着々と冬が近づいてきている。すでに布団は厚手のものに変えた。長袖の部屋着、ふわふわのスリッパ、暖房もつけて防寒対策はバッチリだ。

それでも少し冷え込む時は、温かいものを飲もう。コーンスープ、クリームシチュー、ホットココア。まろやかに喉を通り過ぎる温みは、寂しさとか悲しさを一秒だけでも忘れさせてくれる。

 

温かい、という言葉は、幸せを表すのにぴったりだと思う。ただ体がポカポカしているだけなのに、健康で文化的な生活を送れているような気になるのはなぜだろう。もちろん換気をする時の、頬がぴりぴりするような寒い空気もたまにならいい。
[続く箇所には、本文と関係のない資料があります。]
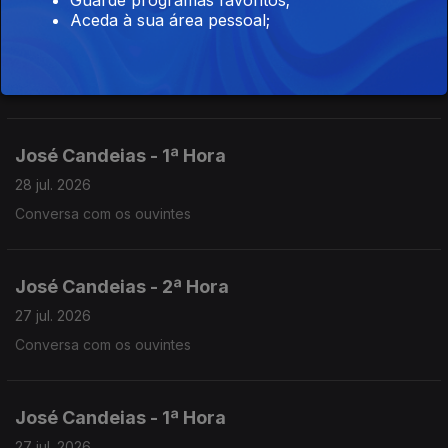
Aceda à sua área pessoal;
José Candeias - 2ª Hora
28 jul. 2026
Conversa com os ouvintes
José Candeias - 1ª Hora
28 jul. 2026
Conversa com os ouvintes
José Candeias - 2ª Hora
27 jul. 2026
Conversa com os ouvintes
José Candeias - 1ª Hora
27 jul. 2026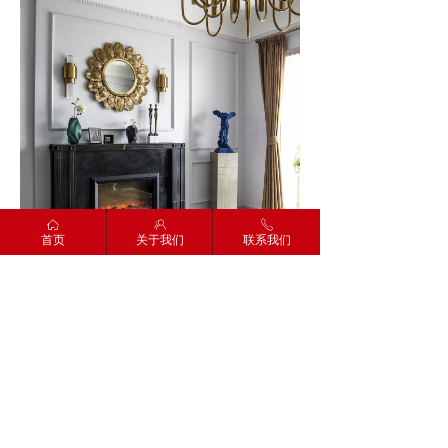
ꀇ
ꁘ
ꂅ
首页
关于我们
联系我们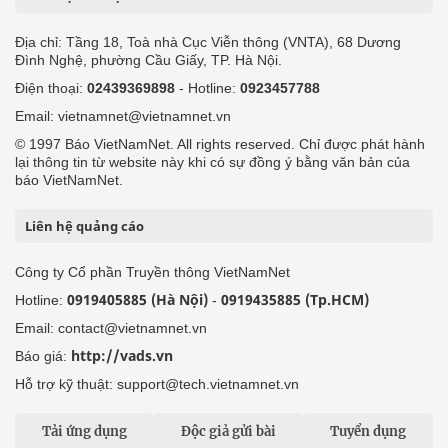
Địa chỉ: Tầng 18, Toà nhà Cục Viễn thông (VNTA), 68 Dương
Đình Nghệ, phường Cầu Giấy, TP. Hà Nội.
Điện thoại:
02439369898
- Hotline:
0923457788
Email: vietnamnet@vietnamnet.vn
© 1997 Báo VietNamNet. All rights reserved. Chỉ được phát hành
lại thông tin từ website này khi có sự đồng ý bằng văn bản của
báo VietNamNet.
Liên hệ quảng cáo
Công ty Cổ phần Truyền thông VietNamNet
0919405885 (Hà Nội)
0919435885 (Tp.HCM)
Hotline:
-
Email: contact@vietnamnet.vn
http://vads.vn
Báo giá:
Hỗ trợ kỹ thuật: support@tech.vietnamnet.vn
Tải ứng dụng
Độc giả gửi bài
Tuyển dụng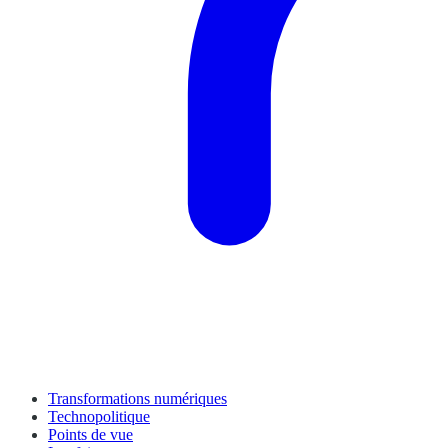
Transformations numériques
Technopolitique
Points de vue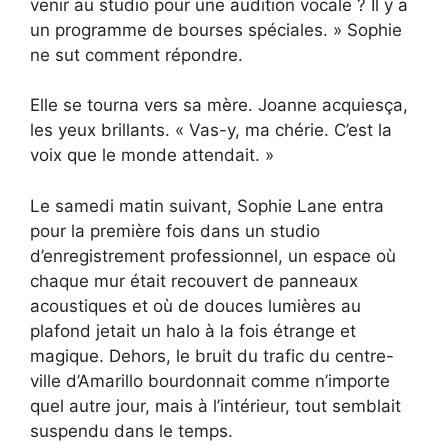
venir au studio pour une audition vocale ? Il y a
un programme de bourses spéciales. » Sophie
ne sut comment répondre.
Elle se tourna vers sa mère. Joanne acquiesça,
les yeux brillants. « Vas-y, ma chérie. C’est la
voix que le monde attendait. »
Le samedi matin suivant, Sophie Lane entra
pour la première fois dans un studio
d’enregistrement professionnel, un espace où
chaque mur était recouvert de panneaux
acoustiques et où de douces lumières au
plafond jetait un halo à la fois étrange et
magique. Dehors, le bruit du trafic du centre-
ville d’Amarillo bourdonnait comme n’importe
quel autre jour, mais à l’intérieur, tout semblait
suspendu dans le temps.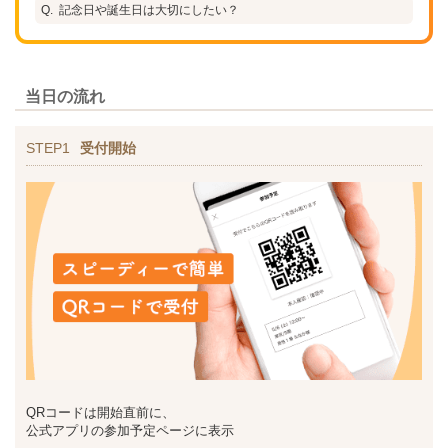
記念日や誕生日は大切にしたい？
当日の流れ
STEP1
受付開始
QRコードは開始直前に、
公式アプリの参加予定ページに表示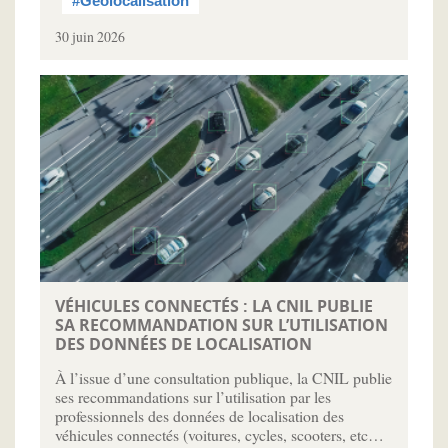
#Géolocalisation
30 juin 2026
VÉHICULES CONNECTÉS : LA CNIL PUBLIE
SA RECOMMANDATION SUR L’UTILISATION
DES DONNÉES DE LOCALISATION
À l’issue d’une consultation publique, la CNIL publie
ses recommandations sur l’utilisation par les
professionnels des données de localisation des
véhicules connectés (voitures, cycles, scooters, etc…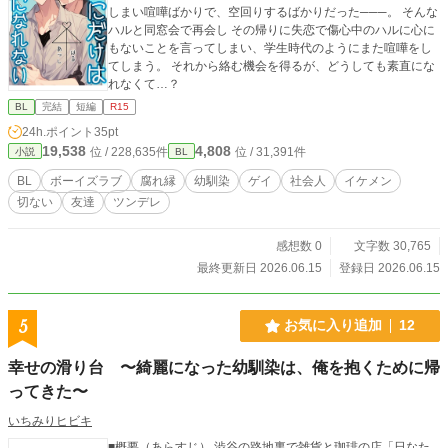
しまい喧嘩ばかりで、空回りするばかりだった───。 そんな
ハルと同窓会で再会し その帰りに失恋で傷心中のハルに心に
もないことを言ってしまい、学生時代のようにまた喧嘩をし
てしまう。 それから絡む機会を得るが、どうしても素直にな
れなくて…？
BL
完結
短編
R15
24h.ポイント
35pt
19,538
4,808
位 / 228,635件
位 / 31,391件
小説
BL
BL
ボーイズラブ
腐れ縁
幼馴染
ゲイ
社会人
イケメン
切ない
友達
ツンデレ
感想数 0
文字数 30,765
最終更新日 2026.06.15
登録日 2026.06.15
5
お気に入り追加
12
幸せの滑り台 〜綺麗になった幼馴染は、俺を抱くために帰
ってきた〜
いちみりヒビキ
■概要（あらすじ） 渋谷の路地裏で雑貨と珈琲の店「日なた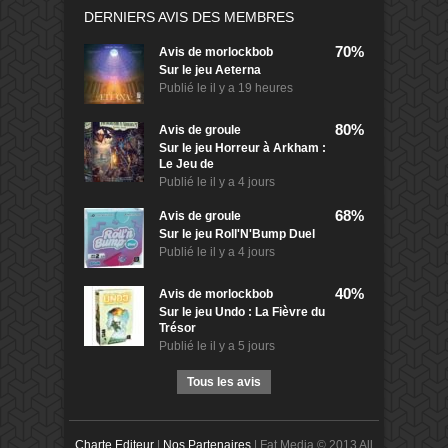
DERNIERS AVIS DES MEMBRES
70%
Avis de
morlockbob
Sur le jeu Aeterna
Publié le
il y a 19 heures
80%
Avis de
groule
Sur le jeu Horreur à Arkham :
Le Jeu de
Publié le
il y a 4 jours
68%
Avis de
groule
Sur le jeu Roll'N'Bump Duel
Publié le
il y a 4 jours
40%
Avis de
morlockbob
Sur le jeu Undo : La Fièvre du
Trésor
Publié le
il y a 5 jours
Tous les avis
Charte Editeur
|
Nos Partenaires
| Fat Media © 2013 All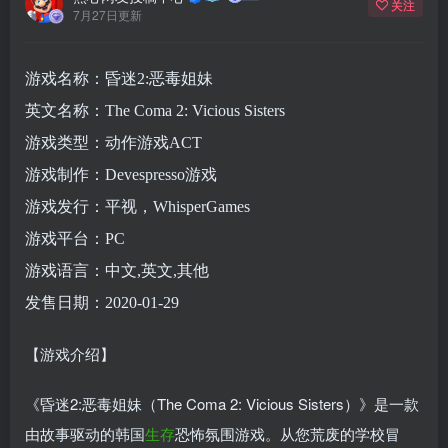
关注
7月27日更新
游戏名称：昏迷2:恶毒姐妹
英文名称：The Coma 2: Vicious Sisters
游戏类型：动作游戏ACT
游戏制作：Devespresso游戏
游戏发行：平视，WhisperGames
游戏平台：PC
游戏语言：中文,英文,其他
发售日期：2020-01-29
【游戏介绍】
《昏迷2:恶毒姐妹（The Coma 2: Vicious Sisters）》是一款
由故事驱动的韩国
生存
恐怖氛围游戏。从您荒废的学校冒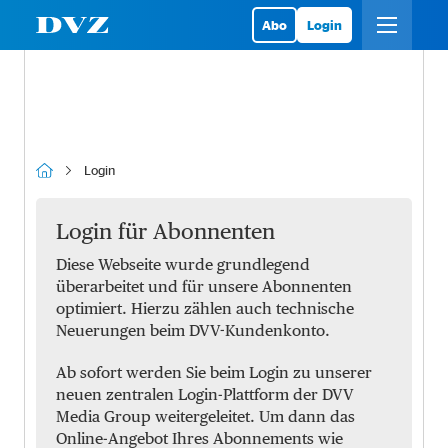
Abo
Login
Login
Login für Abonnenten
Diese Webseite wurde grundlegend
überarbeitet und für unsere Abonnenten
optimiert. Hierzu zählen auch technische
Neuerungen beim DVV-Kundenkonto.
Ab sofort werden Sie beim Login zu unserer
neuen zentralen Login-Plattform der DVV
Media Group weitergeleitet. Um dann das
Online-Angebot Ihres Abonnements wie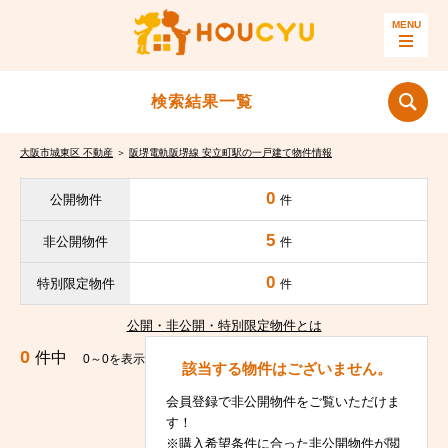
検索結果一覧
大阪市城東区 不動産
＞
阪堺電軌阪堺線 安立町駅の一戸建て物件情報
0
公開物件
件
5
非公開物件
件
0
特別限定物件
件
公開・非公開・特別限定物件とは
0
件中
0～0を表示
該当する物件はございません。
会員登録で非公開物件をご覧いただけま
す！
※購入希望条件に合った非公開物件が閲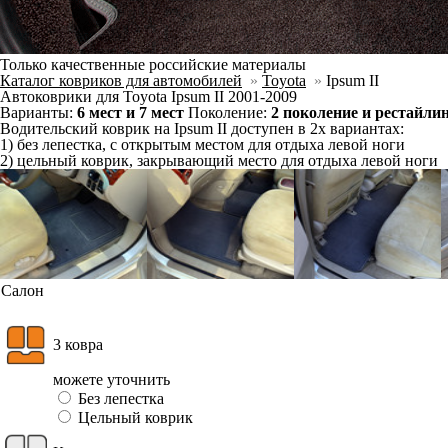
Ковер 3го ряда сидений
3 ковра
без ушей, закрывающих порог 2го ряда для посадки на 3й
можете уточнить
Без лепестка
Цельный коврик
Фурнитура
頭がシャキッとして、脳みそをクリアにしてもらえる。だけど、ホカホカとした部屋の中でなんにも考えずだらだらしている時、うむ。幸せだな。と思う。

 

特に、真夜中の帰り道、自販機で買ったコーンスープをフリフリしながら飲み干す時間はプライスレス。凍えたからだが文字通り芯から温まる。元々の体温が低ければ低いほど、その体温の上がり幅が幸福度に反映されるような気持ちがする。これも、ずいぶん「幸せ」らしい特徴だと思う。

 

僕達は、日常的な幸せに気づきにくい。今ある安寧に鈍感なのだ。多少不幸であった時の方が、ダイレクトに喜びを受け取れる。ハッピー・マニアの記事にも書いたように。僕らの幸福は相対的なものであり、その元値が低ければ低いほど幸福はリアルな重みを持って現れる。

 

ずっと温い部屋の中で、閉じこもっていらればいいものを、僕らはどうしてか外に顔を出してしまうんだよね。ずっと閉じこもったままじゃ、きちんと幸せに気づくことが出来なくて、ひょいと窓を開けてしまう。「幸せのために不幸を求めて」しまう。

 

それは悪いことなのかな?

変わるためには、快適な場所から飛び出さなきゃいけない、という言葉もある。コンフォートゾーンとか言ったっけ。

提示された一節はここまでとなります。